Exercise aim:
When you copy the entries, omit the images and keep every word as it is.

Dataset records:
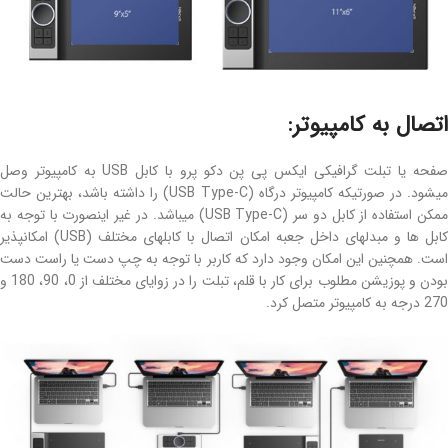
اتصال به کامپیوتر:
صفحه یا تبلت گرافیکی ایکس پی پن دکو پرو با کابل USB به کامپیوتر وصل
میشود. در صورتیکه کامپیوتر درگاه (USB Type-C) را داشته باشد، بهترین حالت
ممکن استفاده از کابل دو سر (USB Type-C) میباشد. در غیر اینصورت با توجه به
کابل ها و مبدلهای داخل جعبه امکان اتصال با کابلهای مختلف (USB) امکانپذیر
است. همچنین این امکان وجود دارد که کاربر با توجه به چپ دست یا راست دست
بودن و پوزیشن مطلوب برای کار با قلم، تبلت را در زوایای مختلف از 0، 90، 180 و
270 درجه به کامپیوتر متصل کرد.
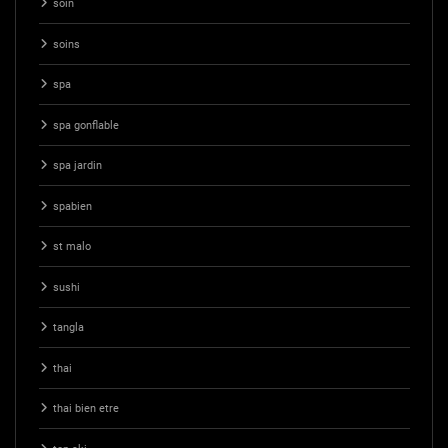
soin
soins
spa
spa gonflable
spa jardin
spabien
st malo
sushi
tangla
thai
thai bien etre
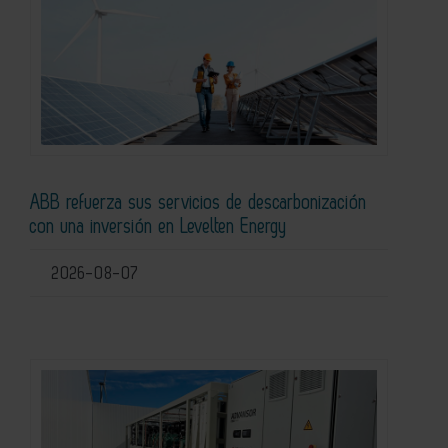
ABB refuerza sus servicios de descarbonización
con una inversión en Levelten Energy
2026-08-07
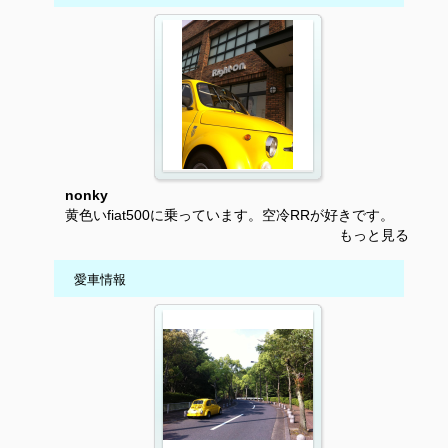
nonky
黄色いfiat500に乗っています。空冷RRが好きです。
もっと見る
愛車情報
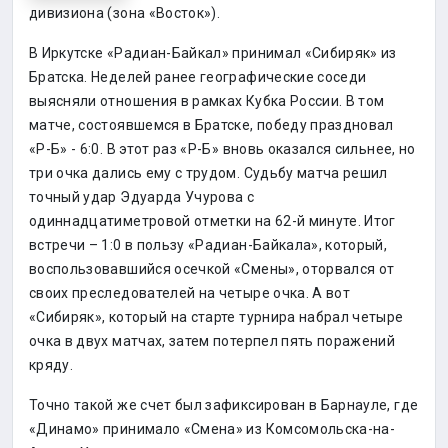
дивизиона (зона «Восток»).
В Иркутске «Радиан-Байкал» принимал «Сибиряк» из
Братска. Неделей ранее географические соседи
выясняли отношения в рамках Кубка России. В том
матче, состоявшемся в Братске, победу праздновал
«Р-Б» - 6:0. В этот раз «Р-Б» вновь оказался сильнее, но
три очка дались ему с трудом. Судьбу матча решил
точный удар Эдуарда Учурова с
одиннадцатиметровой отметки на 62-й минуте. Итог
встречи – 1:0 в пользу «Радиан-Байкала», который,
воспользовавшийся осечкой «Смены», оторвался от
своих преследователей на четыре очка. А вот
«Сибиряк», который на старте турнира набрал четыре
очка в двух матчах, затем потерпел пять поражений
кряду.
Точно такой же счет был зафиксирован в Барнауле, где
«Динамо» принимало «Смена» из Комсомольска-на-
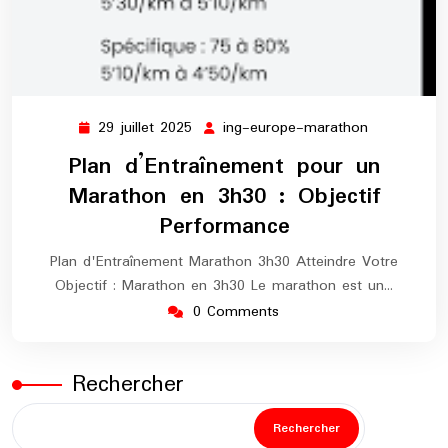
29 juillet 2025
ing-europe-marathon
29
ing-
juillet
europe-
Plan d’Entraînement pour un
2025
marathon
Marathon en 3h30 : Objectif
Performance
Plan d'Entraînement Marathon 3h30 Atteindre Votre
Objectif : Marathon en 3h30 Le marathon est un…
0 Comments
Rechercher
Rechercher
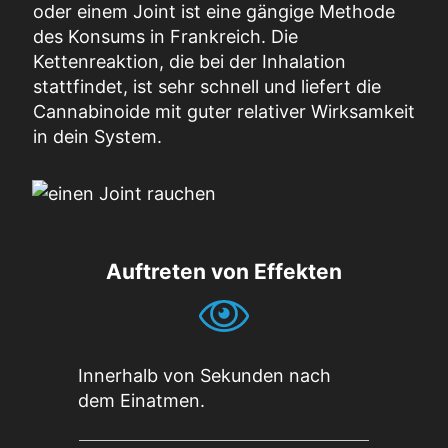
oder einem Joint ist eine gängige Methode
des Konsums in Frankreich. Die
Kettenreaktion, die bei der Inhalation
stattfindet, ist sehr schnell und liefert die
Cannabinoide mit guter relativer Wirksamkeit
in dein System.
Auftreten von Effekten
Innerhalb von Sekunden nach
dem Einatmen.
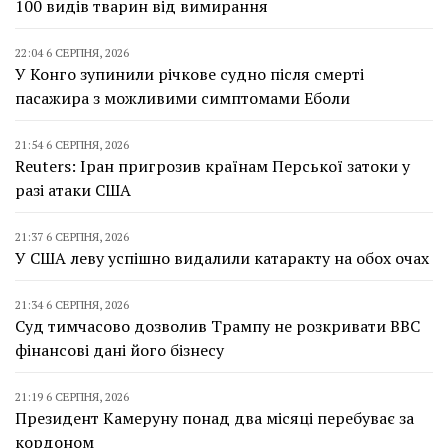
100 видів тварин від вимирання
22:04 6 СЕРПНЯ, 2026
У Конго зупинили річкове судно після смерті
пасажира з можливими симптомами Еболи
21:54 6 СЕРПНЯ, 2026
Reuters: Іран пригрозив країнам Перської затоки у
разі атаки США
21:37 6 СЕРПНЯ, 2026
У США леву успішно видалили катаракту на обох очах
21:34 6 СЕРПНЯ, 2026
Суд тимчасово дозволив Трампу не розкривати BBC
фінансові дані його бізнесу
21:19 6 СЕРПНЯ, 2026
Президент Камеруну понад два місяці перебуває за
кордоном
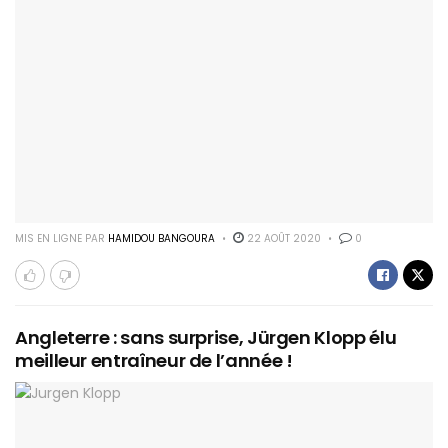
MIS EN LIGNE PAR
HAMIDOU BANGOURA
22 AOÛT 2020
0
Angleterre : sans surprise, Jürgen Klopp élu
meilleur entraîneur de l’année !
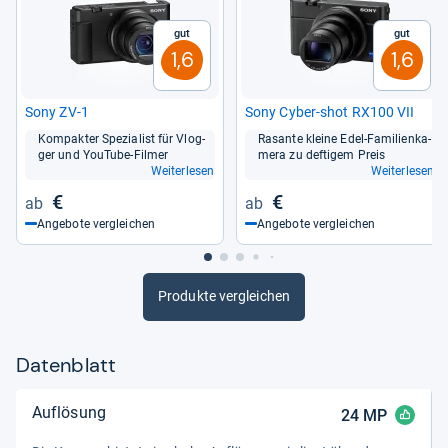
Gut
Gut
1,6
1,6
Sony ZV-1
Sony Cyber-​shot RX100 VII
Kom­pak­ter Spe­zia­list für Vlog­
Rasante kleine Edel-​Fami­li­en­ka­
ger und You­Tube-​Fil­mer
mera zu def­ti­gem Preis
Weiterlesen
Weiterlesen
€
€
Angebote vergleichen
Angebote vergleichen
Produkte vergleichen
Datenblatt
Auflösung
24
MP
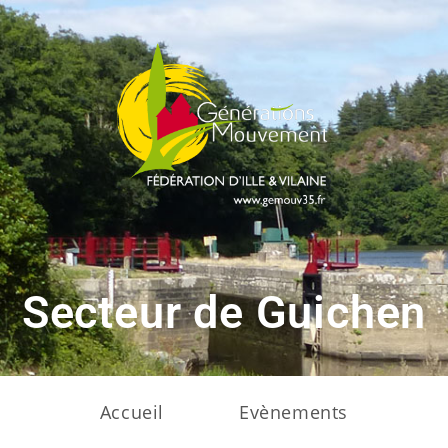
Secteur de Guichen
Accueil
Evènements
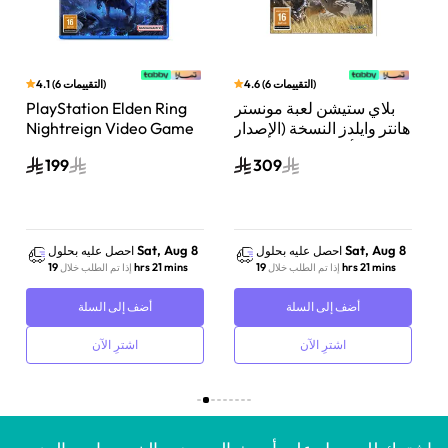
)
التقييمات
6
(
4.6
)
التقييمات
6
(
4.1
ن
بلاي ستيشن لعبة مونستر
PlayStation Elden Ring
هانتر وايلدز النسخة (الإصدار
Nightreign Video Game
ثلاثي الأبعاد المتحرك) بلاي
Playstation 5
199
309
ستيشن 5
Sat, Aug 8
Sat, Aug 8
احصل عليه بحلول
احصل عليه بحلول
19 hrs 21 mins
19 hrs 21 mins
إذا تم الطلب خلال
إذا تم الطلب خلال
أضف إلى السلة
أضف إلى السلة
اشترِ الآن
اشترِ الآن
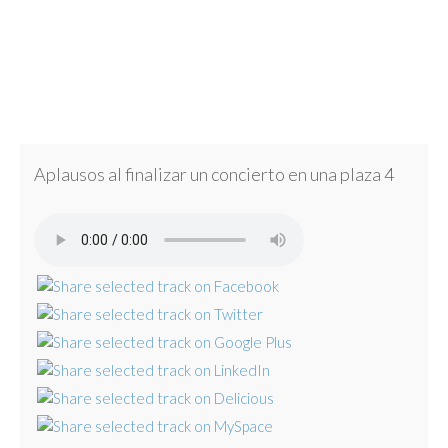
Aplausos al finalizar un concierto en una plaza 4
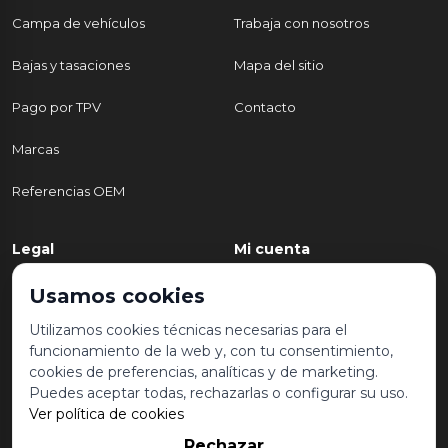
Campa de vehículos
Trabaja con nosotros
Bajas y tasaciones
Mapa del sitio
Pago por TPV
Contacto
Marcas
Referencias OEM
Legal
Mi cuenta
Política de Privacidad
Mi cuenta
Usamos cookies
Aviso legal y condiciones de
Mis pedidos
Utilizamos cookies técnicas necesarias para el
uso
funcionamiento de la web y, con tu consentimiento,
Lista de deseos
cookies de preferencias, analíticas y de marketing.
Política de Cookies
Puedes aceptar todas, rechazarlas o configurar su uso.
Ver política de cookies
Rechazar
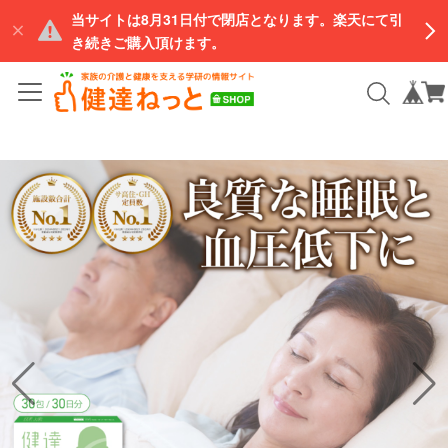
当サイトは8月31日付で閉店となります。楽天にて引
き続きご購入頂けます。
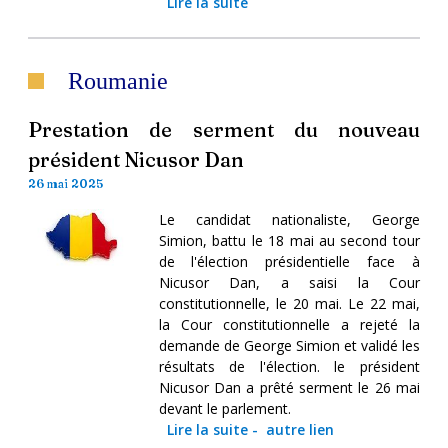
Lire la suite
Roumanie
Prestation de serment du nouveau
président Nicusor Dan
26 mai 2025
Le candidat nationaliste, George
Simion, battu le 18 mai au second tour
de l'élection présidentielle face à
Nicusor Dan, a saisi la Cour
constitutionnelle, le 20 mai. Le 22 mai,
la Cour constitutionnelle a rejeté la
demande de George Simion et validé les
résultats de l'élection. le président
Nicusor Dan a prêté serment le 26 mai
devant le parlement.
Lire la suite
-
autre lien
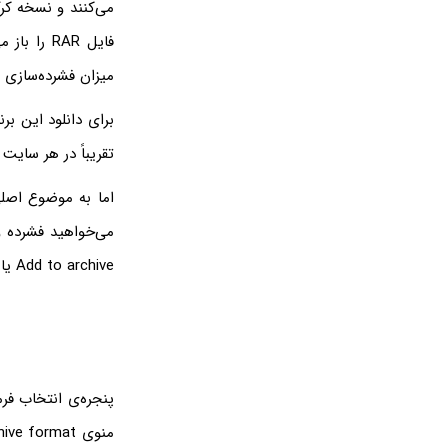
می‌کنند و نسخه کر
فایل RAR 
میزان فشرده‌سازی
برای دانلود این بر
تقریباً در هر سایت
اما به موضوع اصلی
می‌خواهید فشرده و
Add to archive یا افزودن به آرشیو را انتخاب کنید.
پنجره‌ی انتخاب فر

Task output:
اتصال به کامپیوتر:
صفحه یا تبلت گرافیکی ایکس پی پن دکو پرو با کابل USB به کامپیوتر وصل
میشود. در صورتیکه کامپیوتر درگاه (USB Type-C) را داشته باشد، بهترین حالت
ممکن استفاده از کابل دو سر (USB Type-C) میباشد. در غیر اینصورت با توجه به
کابل ها و مبدلهای داخل جعبه امکان اتصال با کابلهای مختلف (USB) امکانپذیر
است. همچنین این امکان وجود دارد که کاربر با توجه به چپ دست یا راست دست
بودن و پوزیشن مطلوب برای کار با قلم، تبلت را در زوایای مختلف از 0، 90، 180 و
270 درجه به کامپیوتر متصل کرد.
soin
soins
spa
spa gonflable
spa jardin
spabien
st malo
sushi
tangla
thai
thai bien etre
ABB refuerza sus servicios de descarbonización
con una inversión en Levelten Energy
2026-08-07
nonky
黄色いfiat500に乗っています。空冷RRが好きです。
もっと見る
愛車情報
дивизиона (зона «Восток»).
В Иркутске «Радиан-Байкал» принимал «Сибиряк» из
Братска. Неделей ранее географические соседи
выясняли отношения в рамках Кубка России. В том
матче, состоявшемся в Братске, победу праздновал
«Р-Б» - 6:0. В этот раз «Р-Б» вновь оказался сильнее, но
три очка дались ему с трудом. Судьбу матча решил
точный удар Эдуарда Учурова с
одиннадцатиметровой отметки на 62-й минуте. Итог
встречи – 1:0 в пользу «Радиан-Байкала», который,
воспользовавшийся осечкой «Смены», оторвался от
своих преследователей на четыре очка. А вот
«Сибиряк», который на старте турнира набрал четыре
очка в двух матчах, затем потерпел пять поражений
кряду.
Точно такой же счет был зафиксирован в Барнауле, где
«Динамо» принимало «Смена» из Комсомольска-на-
29 juillet 2025
ing-europe-marathon
29
ing-
juillet
europe-
Plan d’Entraînement pour un
2025
marathon
Marathon en 3h30 : Objectif
Performance
Plan d'Entraînement Marathon 3h30 Atteindre Votre
Objectif : Marathon en 3h30 Le marathon est un…
0 Comments
Rechercher
Rechercher
oder einem Joint ist eine gängige Methode
des Konsums in Frankreich. Die
Kettenreaktion, die bei der Inhalation
stattfindet, ist sehr schnell und liefert die
Cannabinoide mit guter relativer Wirksamkeit
in dein System.
Auftreten von Effekten
Innerhalb von Sekunden nach
dem Einatmen.
100 видів тварин від вимирання
22:04 6 СЕРПНЯ, 2026
У Конго зупинили річкове судно після смерті
пасажира з можливими симптомами Еболи
21:54 6 СЕРПНЯ, 2026
Reuters: Іран пригрозив країнам Перської затоки у
разі атаки США
21:37 6 СЕРПНЯ, 2026
У США леву успішно видалили катаракту на обох очах
21:34 6 СЕРПНЯ, 2026
Суд тимчасово дозволив Трампу не розкривати BBC
фінансові дані його бізнесу
21:19 6 СЕРПНЯ, 2026
Президент Камеруну понад два місяці перебуває за
кордоном
MIS EN LIGNE PAR
HAMIDOU BANGOURA
22 AOÛT 2020
0
Angleterre : sans surprise, Jürgen Klopp élu
meilleur entraîneur de l’année !
Gut
Gut
1,6
1,6
Sony ZV-1
Sony Cyber-​shot RX100 VII
Kom­pak­ter Spe­zia­list für Vlog­
Rasante kleine Edel-​Fami­li­en­ka­
ger und You­Tube-​Fil­mer
mera zu def­ti­gem Preis
Weiterlesen
Weiterlesen
€
€
Angebote vergleichen
Angebote vergleichen
Produkte vergleichen
Datenblatt
Auflösung
24
MP
Secteur de Guichen
Accueil
Evènements
)
التقييمات
6
(
4.6
)
التقييمات
6
(
4.1
ن
بلاي ستيشن لعبة مونستر
PlayStation Elden Ring
هانتر وايلدز النسخة (الإصدار
Nightreign Video Game
ثلاثي الأبعاد المتحرك) بلاي
Playstation 5
199
309
ستيشن 5
Sat, Aug 8
Sat, Aug 8
احصل عليه بحلول
احصل عليه بحلول
19 hrs 21 mins
19 hrs 21 mins
إذا تم الطلب خلال
إذا تم الطلب خلال
أضف إلى السلة
أضف إلى السلة
اشترِ الآن
اشترِ الآن
Aplausos al finalizar un concierto en una plaza 4
Campa de vehículos
Trabaja con nosotros
Bajas y tasaciones
Mapa del sitio
Pago por TPV
Contacto
Marcas
Referencias OEM
Legal
Mi cuenta
Política de Privacidad
Mi cuenta
Usamos cookies
Aviso legal y condiciones de
Mis pedidos
Utilizamos cookies técnicas necesarias para el
uso
funcionamiento de la web y, con tu consentimiento,
Lista de deseos
cookies de preferencias, analíticas y de marketing.
Política de Cookies
Puedes aceptar todas, rechazarlas o configurar su uso.
Ver política de cookies
Rechazar
当サイトは8月31日付で閉店となります。楽天にて引
き続きご購入頂けます。
Lire la suite
Roumanie
Prestation de serment du nouveau
président Nicusor Dan
26 mai 2025
Le candidat nationaliste, George
Simion, battu le 18 mai au second tour
de l'élection présidentielle face à
Nicusor Dan, a saisi la Cour
constitutionnelle, le 20 mai. Le 22 mai,
la Cour constitutionnelle a rejeté la
demande de George Simion et validé les
résultats de l'élection. le président
Nicusor Dan a prêté serment le 26 mai
devant le parlement.
Lire la suite
-
autre lien
می‌کنند و نسخه کر
فایل RAR 
میزان فشرده‌سازی
برای دانلود این بر
تقریباً در هر سایت
اما به موضوع اصلی
می‌خواهید فشرده و
Add to archive یا افزودن به آرشیو را انتخاب کنید.
پنجره‌ی انتخاب فر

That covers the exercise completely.